Em recente discussão no Facebook, vi que não é pacífico o gênero do nome da nossa cidade.
Urariano Mota (texto)
Silvino (arte)
Em recente discussão no Face, vi que não é pacífico o gênero do nome da nossa cidade. Daí que vale a pena retomar um trecho do Dicionário amoroso do Recife, que publiquei em 2014.
O nome “recife” é sinônimo de “arrecife” nos dicionários. O batismo da cidade veio desses muros aflorados por milênios na costa pernambucana: arrecife ou recife. O nome é masculino desde a origem. No entanto, sei por experiência que devemos sair da visão etimológica, porque ela se esvai nos costumes dos dias presentes. Imaginem o que seria a comunicação se conversássemos usando palavras no significado etimológico. Cairíamos numa comédia do diálogo entre um homem do século 16 com outro do século 21.
Penso que devemos partir do histórico mais perto do presente.

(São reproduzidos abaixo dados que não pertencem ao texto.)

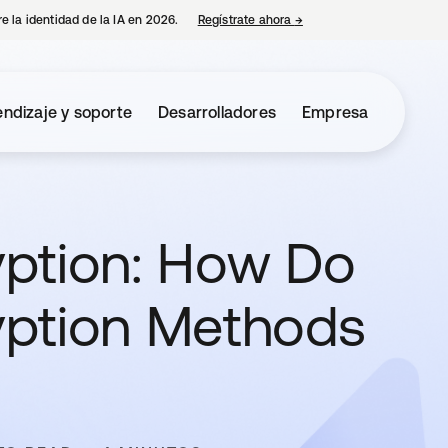
e la identidad de la IA en 2026.
Regístrate ahora
→
se abre en una pestaña 
ndizaje y soporte
Desarrolladores
Empresa
ption: How Do
yption Methods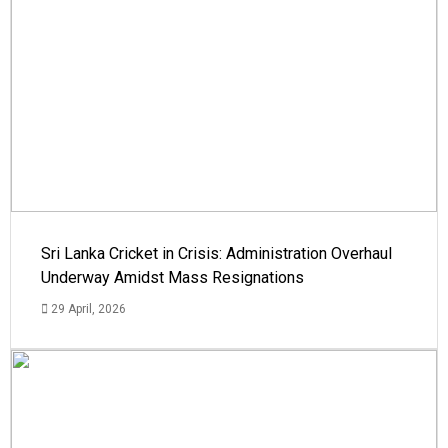
Sri Lanka Cricket in Crisis: Administration Overhaul
Underway Amidst Mass Resignations
29 April, 2026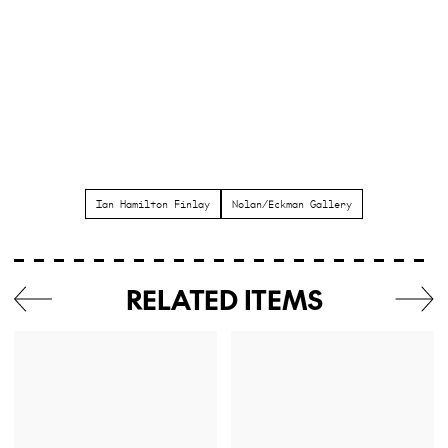
Ian Hamilton Finlay
Nolan/Eckman Gallery
RELATED ITEMS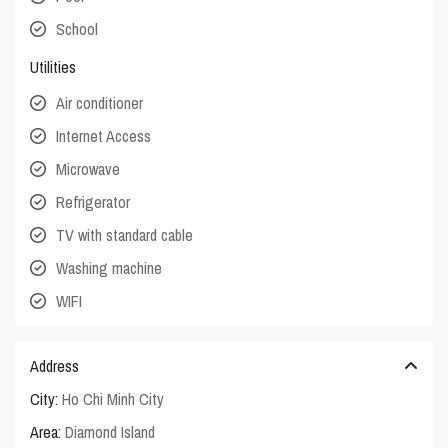
School
Utilities
Air conditioner
Internet Access
Microwave
Refrigerator
TV with standard cable
Washing machine
WIFI
Address
City:
Ho Chi Minh City
Area:
Diamond Island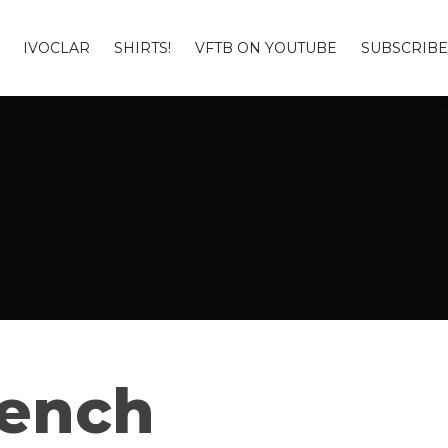
IVOCLAR
SHIRTS!
VFTB ON YOUTUBE
SUBSCRIBE
Bench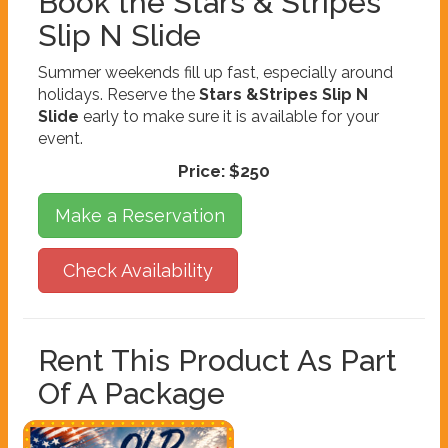
Book the Stars & Stripes
Slip N Slide
Summer weekends fill up fast, especially around
holidays. Reserve the
Stars &Stripes Slip N
Slide
early to make sure it is available for your
event.
Price:
$250
Make a Reservation
Check Availability
Rent This Product As Part
Of A Package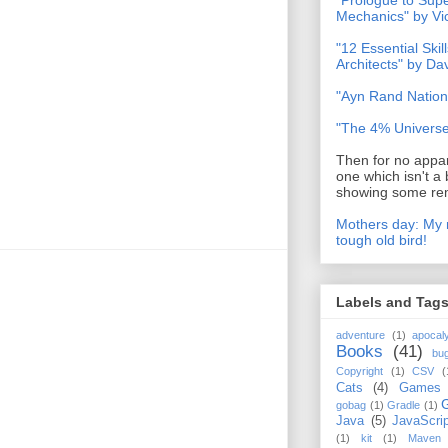
"Prologue to Su
Mechanics" by Vi
"12 Essential Skil
Architects" by D
"Ayn Rand Nation
"The 4% Universe
Then for no appar
one which isn't a 
showing some rem
Mothers day: My 
tough old bird!
Labels and Tag
adventure
(1)
apocal
Books
(41)
bu
Copyright
(1)
CSV
(
Cats
(4)
Games
gobag
(1)
Gradle
(1)
Java
(5)
JavaScrip
(1)
kit
(1)
Maven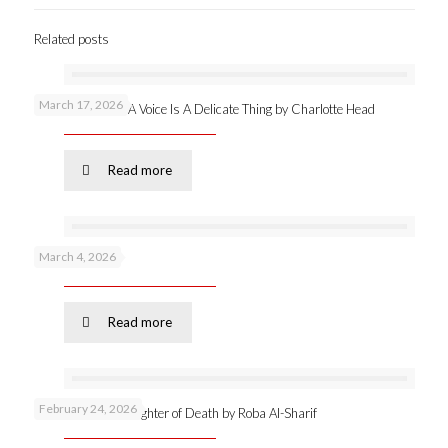
Related posts
March 17, 2026
New publication: A Voice Is A Delicate Thing by Charlotte Head
Read more
March 4, 2026
Podcast 53 –
Read more
February 24, 2026
Online launch: Daughter of Death by Roba Al-Sharif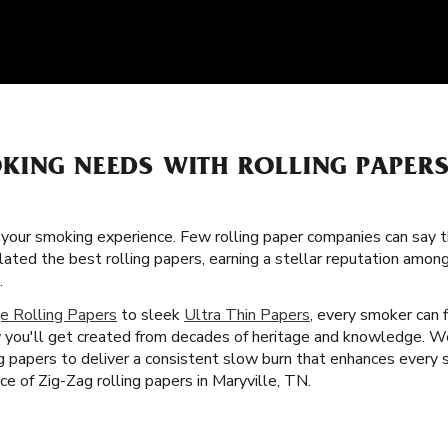
KING NEEDS WITH ROLLING PAPER
f your smoking experience. Few rolling paper companies can say t
lated the best rolling papers, earning a stellar reputation amon
.
e Rolling Papers
to sleek
Ultra Thin Papers
, every smoker can f
 you'll get created from decades of heritage and knowledge. W
ing papers to deliver a consistent slow burn that enhances every
nce of Zig-Zag rolling papers in Maryville, TN.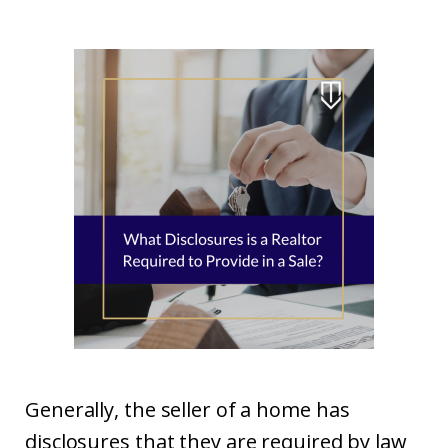
Generally, the seller of a home has
disclosures that they are required by law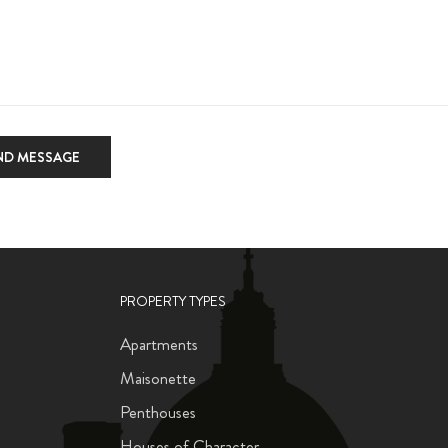
ND MESSAGE
PROPERTY TYPES
Apartments
Maisonette
Penthouses
Houses of Character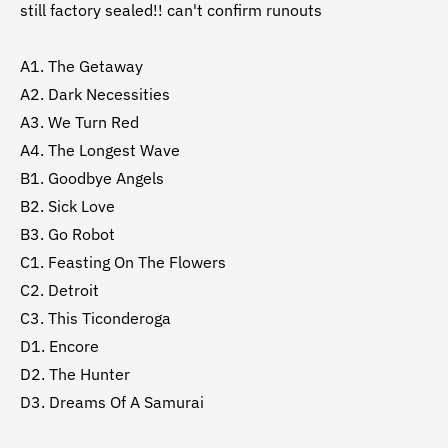
still factory sealed!! can't confirm runouts
A1. The Getaway
A2. Dark Necessities
A3. We Turn Red
A4. The Longest Wave
B1. Goodbye Angels
B2. Sick Love
B3. Go Robot
C1. Feasting On The Flowers
C2. Detroit
C3. This Ticonderoga
D1. Encore
D2. The Hunter
D3. Dreams Of A Samurai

Melhor, devemos vir do histórico que se fez civilização, dos poetas e escritores que falaram e falam da cidade no gênero que ficou, por força da arte e do pensamento. Pois não é próprio e legítimo estabelecer pontes entre o gênero prático e o gênio poético?
Assim, desde o título Evocação do Recife, Manuel Bandeira canta a cidade no masculino em um dos seu máximos poemas. Também Carlos Pena Filho nos conduz no Guia prático da cidade do Recife. E assim o masculino da cidade aparece em João Cabral de Melo Neto. Mais: poderíamos citar todos os grandes poetas de Pernambuco, que sempre se referem à cidade no masculino. Além de João Cabral, Manuel Bandeira e Carlos Pena Filho, as citações iriam de Ascenso Ferreira e Joaquim Cardozo a Mauro Mota e Alberto da Cunha Melo. Com direito à passagem, é claro, pela tradição pernambucana, que atende pelo nome de Gilberto Freyre: “O recifense diz ‘Chegar ao Recife’, ‘Vir para o Recife’, ‘Sair do Recife’, ‘Voar sobre o Recife’”. E Gilberto Freyre, com a graça de sempre, afirmava que somente a gente de fora se referia à cidade sem o artigo masculino.
Se saímos da tradição literária da cidade, temos a graça de ouvir na música popular o compositor e cronista Antônio Maria. Ele canta e encanta até hoje com “sou do Recife com orgulho e com saudade”, e mais: “que adianta se o Recife está longe, e a saudade é tão grande que eu até me embaraço”. Como esquecê-lo ou negá-lo?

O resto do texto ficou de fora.